Ownership change is often more informative than cash amount
For founders in particular, percentage ownership change can be a better behavioural measure than euro value. A €1.2 billion sale sounds dramatic. A reduction from 24.7 percent to 24.1 percent sounds rather less like a vote of no confidence. Sometimes that calmer framing is closer to the truth.
This is not to say ownership change should replace notional. A tiny percentage sale in a very large company can still matter, especially if it breaks a pattern of previous holding behaviour. But ownership change is a useful antidote to the theatrical tendencies of large euro amounts.
If your model can only afford one extra variable alongside capped notional, ownership change is a strong candidate. It is simple, economically meaningful, and often available from the filing or related beneficial-ownership disclosures.
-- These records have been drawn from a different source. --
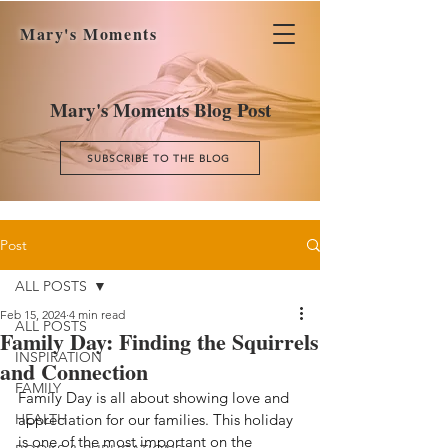
Mary's Moments
Mary's Moments Blog Post
SUBSCRIBE TO THE BLOG
Post
ALL POSTS
Feb 15, 2024
4 min read
ALL POSTS
Family Day: Finding the Squirrels
INSPIRATION
and Connection
FAMILY
Family Day is all about showing love and 
HEALTH
appreciation for our families. This holiday 
is one of the most important on the 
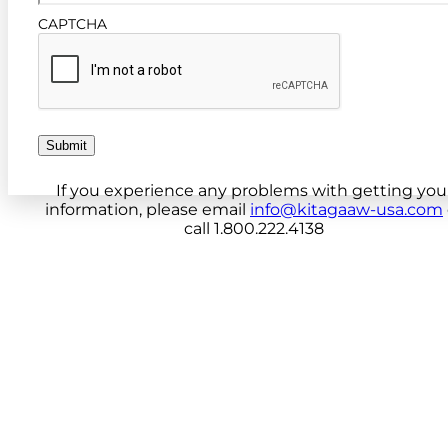
CAPTCHA
Submit
If you experience any problems with getting you
information, please email
info@kitagaaw-usa.com
call 1.800.222.4138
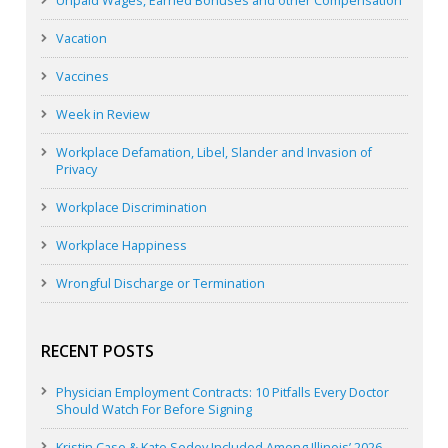
Unpaid Wages, Earned Bonuses and other Compensation
Vacation
Vaccines
Week in Review
Workplace Defamation, Libel, Slander and Invasion of
Privacy
Workplace Discrimination
Workplace Happiness
Wrongful Discharge or Termination
RECENT POSTS
Physician Employment Contracts: 10 Pitfalls Every Doctor
Should Watch For Before Signing
Kristin Case & Kate Sedey Included Among Illinois’ 2026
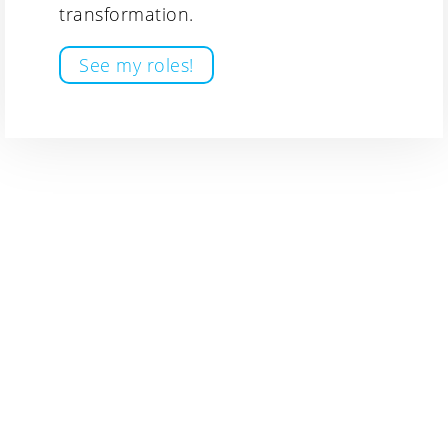
transformation.
See my roles!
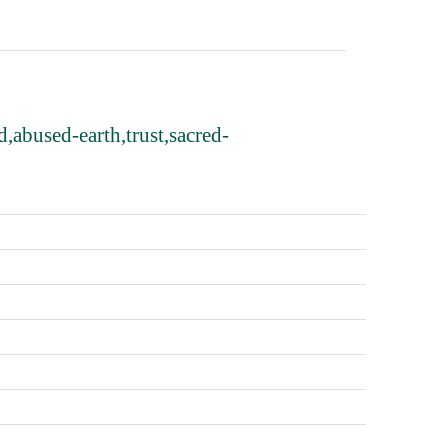
,abused-earth,trust,sacred-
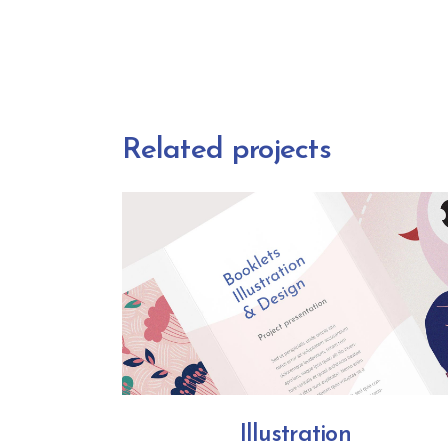
Related projects
Illustration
Distinguish sells from buys, because the asymmetry is real
The case for capping giant sales is stronger than for giant buys. Large insider buys are rarer, harder to explain away with liquidity management, and more likely to represent deliberate risk-taking. If a founder or executive is putting fresh capital to work in the open market at very large size, that is usually worth attention.
Even so, liquidity still matters. A huge buy can be connected to support operations, control contests, or structured transactions. The broader point is that scoring systems should not assume perfect symmetry between buys and sells. The motives differ, the constraints differ, and the base rates differ.
A sensible methodology can therefore cap both sides for consistency, while allowing the directional component and contextual modifiers to reflect the asymmetry.
What the cap does not fix
It cannot read around legal or tax structures
Some filings are maddeningly terse. They report a transaction that is economically linked to another leg elsewhere, or to a derivative, trust, or family vehicle not fully visible in the same document. A cap cannot solve disclosure opacity. It can only reduce the damage done by taking a giant headline number too literally.
This is especially relevant in cross-border cases, where filing formats, beneficial-ownership conventions, and transaction coding differ. Harmonising those records is hard enough without letting a single outlier notional dictate the score.
It does not replace event-level reporting
A quantitative score is a ranking device, not a substitute for reading. If a founder sells €2.5 billion in a block, that event may deserve coverage regardless of how the score is capped. The market may care about the discount, the investor mix, the lock-up, or the signalling effect on future supply. None of that disappears because the model has decided not to treat €2.5 billion as 2.5 times more informative than €1 billion.
This is the correct division of labour. The model keeps the ranking sane. The analyst keeps the story honest.
It will occasionally understate a genuinely important trade
Every cap creates false negatives at the margin. There will be cases where a transaction above €1 billion is genuinely extraordinary in a way the score should recognise more strongly. That is the price of robustness.
The alternative, however, is not perfection. It is a system in which a handful of founder block sales repeatedly hijack the top and bottom deciles, degrading the usefulness of the ranking for everyone else. In production, robust and slightly conservative usually beats theoretically pure and routinely derailed.
The regulatory backdrop, briefly and without romance
Disclosure rules give us the raw material
In Europe, the Market Abuse Regulation sets the framework for managers’ transactions, including the requirement to notify transactions conducted by persons discharging managerial responsibilities and persons closely associated with them. National regulators such as the AMF in France implement and publish within that framework. In the US, the SEC’s Section 16 regime, including Forms 3, 4, and 5, provides analogous raw material for officers, directors, and large beneficial owners.
These systems are invaluable because they create a public record. They are less helpful when one wants to distinguish a founder liquidity event from a discretionary informational trade. That is not a criticism. It is simply a reminder that a filing regime is a disclosure mechanism, not a scoring methodology.